Caterpillar Inc. (NYSE: CAT) is the leading manufacturer of heavy machinery, equipment, and vehicles for construction and mining. It operates in the industrial products sector, competing with heavy machinery makers Deer & Co. (NYSE: DE), CNH Industrial N.V. (NYSE: CNH), and Terex Co. (NYSE: TEX).
Caterpillar has been a barometer of the health of the global economy. Economic expansion periods see more construction activity as demand for Caterpillar's products rises. Contracting economies show the opposite, as Caterpillar's equipment is in less demand. Caterpillar stock is trading up 35.4% year-to-date (YTD). While it may seem expensive, here are four reasons that can power its next leg higher through all-time highs.
1) The Interest Rate Cut Cycle Can Stimulate Construction Activity
The U.S. Federal Reserve cut interest rates by 50 bps for the first time in two years, likely starting a new interest rate cut cycle. Lower interest rates can lead to lower financing and borrowing costs, stimulating more construction activity. Lower interest rates make companies finance Caterpillar's expensive machinery more affordable. More construction spending is a boon for Caterpillar as its products increase demand. Investors often use Caterpillar stock as an inflation hedge.
2) The CAT Dynamic Energy Transfer (DET) System
Caterpillar unveiled its original equipment manufacturer (OEM), which designed a sustainable technology solution for dynamic charging for both battery and diesel-electric large mining trucks while they are operating. The Caterpillar Dynamic Energy Transfer (DET) system can charge a machine's battery while operating with improved efficiency and increased speed on grade. Dynamic charging drastically reduces the need for heavy-duty trucks to stop and recharge, which results in more uptime, efficiency and productivity. This can be a game changer and a growth driver.
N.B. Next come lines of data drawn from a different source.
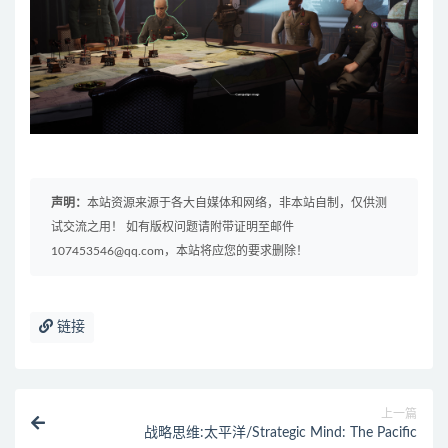
声明：
本站资源来源于各大自媒体和网络，非本站自制，仅供测
试交流之用！ 如有版权问题请附带证明至邮件
107453546@qq.com，本站将应您的要求删除！
链接
上一篇
战略思维:太平洋/Strategic Mind: The Pacific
3) Infrastructure Spending Boom
The nation’s infrastructure continues to age and requires upkeep and repair. The Bipartisan Infrastructure Deal that President Biden signed authorizes 2026 nearly $1.2 trillion in spending for critical infrastructure needs in the United States. Poor conditions are apparent for one out of every five miles of major roads and highways in the country, and 45,000 bridges are in need of repair. The law allocates $110 billion in additional funding to repair and rebuild the most economically significant bridges and thousands of smaller bridges throughout the country. Funds are also allocated for airports, waterways, ports, and public transit. All of these require the use of major construction machinery, and Caterpillar is their go-to provider.
4) CAT Stock Formed an A-B-C Pattern
An ABC pattern is a harmonic pattern comprised of three points: A is the low to B, and the high to C is the 0.382 to 0.618 pullback. The extension's initial target is 1.62, but it can continue up to 3.618.
CAT formed the A point at $307.05, bounced to the B point of $356.24, and retraced to the C of $326.11. The upside 1.618 target hit on the nose at $374.86. A pullback may ensue, or CAT can continue its upward momentum toward the highest consensus price target at $435.00. The daily relative strength index (RSI) is bounced to the 68-band. Fibonacci (Fib) pullback support levels are at $356.24, $345.48, $336.31, and $330.80.
Caterpillar’s average consensus price target is $336.31, and its highest analyst price target is $435.00.
Bullish investors can consider using cash-secured puts at the Anchored VWAP, Consensus Target, or Fib pullback support levels to buy the dip. If assigned the shares, writing a covered call at upside Fib levels executes a wheel strategy for income in addition to the 1.52% annual dividend yield.